- HOW TO COMPLETE THIS TASK
Repeat the data exactly, please.

- Dataset entries
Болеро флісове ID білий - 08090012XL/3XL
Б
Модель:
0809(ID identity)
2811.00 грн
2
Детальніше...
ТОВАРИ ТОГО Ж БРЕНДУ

- TASK OUTPUT
Болеро флісове ID білий - 08090012XL/3XL
Б
Модель:
0809(ID identity)
2811.00 грн
2
Детальніше...
ТОВАРИ ТОГО Ж БРЕНДУ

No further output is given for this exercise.